Dataset entries:
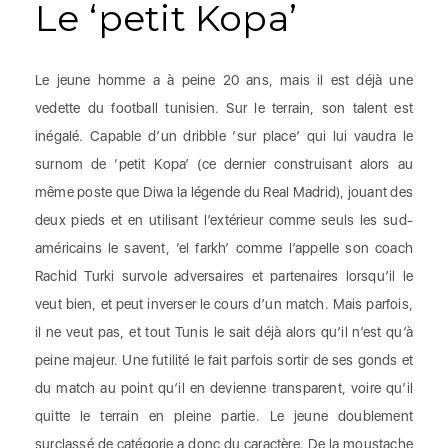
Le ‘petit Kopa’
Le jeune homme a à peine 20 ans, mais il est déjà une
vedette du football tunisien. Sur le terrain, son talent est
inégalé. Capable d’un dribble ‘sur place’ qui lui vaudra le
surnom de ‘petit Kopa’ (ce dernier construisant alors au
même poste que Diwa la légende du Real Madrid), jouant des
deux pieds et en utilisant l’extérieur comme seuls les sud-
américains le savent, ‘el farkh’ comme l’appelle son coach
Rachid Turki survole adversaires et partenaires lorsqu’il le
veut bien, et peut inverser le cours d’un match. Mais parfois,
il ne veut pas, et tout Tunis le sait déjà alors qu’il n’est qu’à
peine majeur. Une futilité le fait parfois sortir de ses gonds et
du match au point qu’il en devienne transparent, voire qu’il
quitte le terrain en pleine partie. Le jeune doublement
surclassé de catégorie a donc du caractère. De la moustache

--

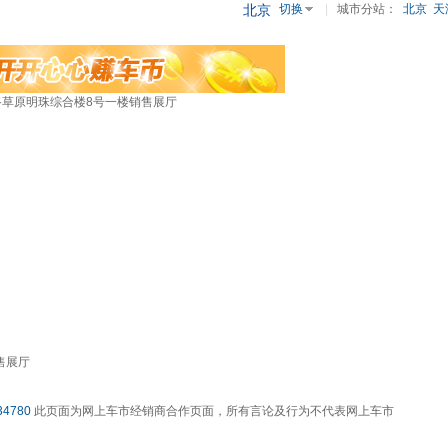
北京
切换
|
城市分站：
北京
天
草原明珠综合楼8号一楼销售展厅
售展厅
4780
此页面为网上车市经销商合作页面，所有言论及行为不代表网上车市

--

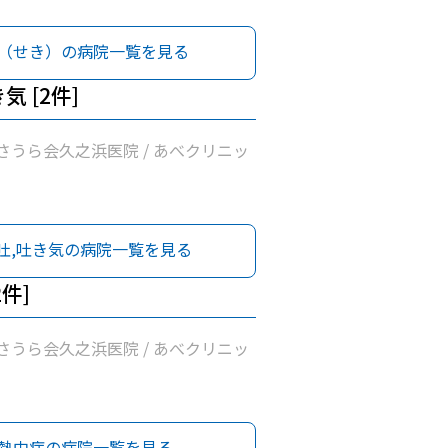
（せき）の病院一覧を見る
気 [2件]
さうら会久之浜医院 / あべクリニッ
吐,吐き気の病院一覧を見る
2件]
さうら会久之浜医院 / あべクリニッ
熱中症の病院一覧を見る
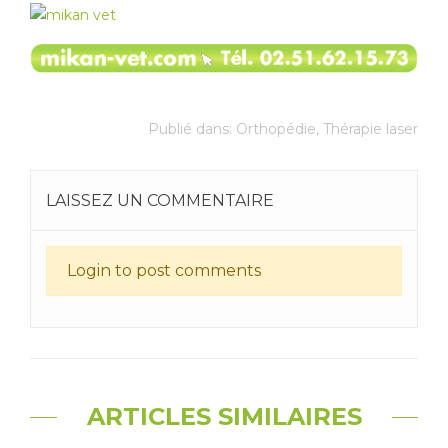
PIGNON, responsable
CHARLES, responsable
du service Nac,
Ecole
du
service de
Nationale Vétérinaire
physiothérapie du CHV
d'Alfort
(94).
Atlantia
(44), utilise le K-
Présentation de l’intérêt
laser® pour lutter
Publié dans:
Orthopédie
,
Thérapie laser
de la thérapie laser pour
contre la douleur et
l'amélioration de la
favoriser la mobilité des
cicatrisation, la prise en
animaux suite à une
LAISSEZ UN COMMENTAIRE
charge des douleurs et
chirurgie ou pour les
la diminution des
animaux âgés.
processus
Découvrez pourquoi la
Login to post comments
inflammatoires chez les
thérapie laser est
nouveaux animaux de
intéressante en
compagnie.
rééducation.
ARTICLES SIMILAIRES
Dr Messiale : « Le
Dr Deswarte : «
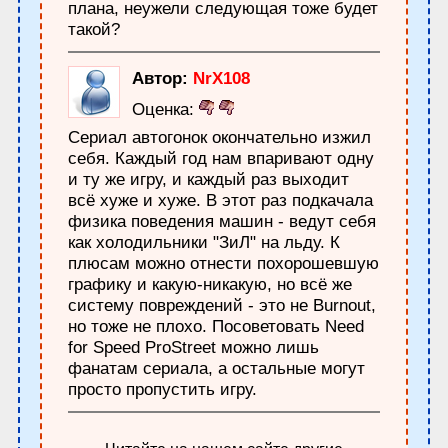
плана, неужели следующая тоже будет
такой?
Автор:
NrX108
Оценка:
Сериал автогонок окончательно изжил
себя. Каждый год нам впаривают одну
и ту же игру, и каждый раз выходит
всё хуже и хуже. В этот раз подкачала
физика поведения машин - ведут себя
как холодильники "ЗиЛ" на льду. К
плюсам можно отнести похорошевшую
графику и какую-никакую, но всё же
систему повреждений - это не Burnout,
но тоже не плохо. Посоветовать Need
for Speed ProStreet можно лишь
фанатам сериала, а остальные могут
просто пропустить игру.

PROBLEM TO WORK ON: Using the entries above, give back exactly the line containing "фанатам сериала, а остальные могут", the line containing "просто пропустить игру.", and every line between them, and nothing else.

COMPLETED TASK:
фанатам сериала, а остальные могут
просто пропустить игру.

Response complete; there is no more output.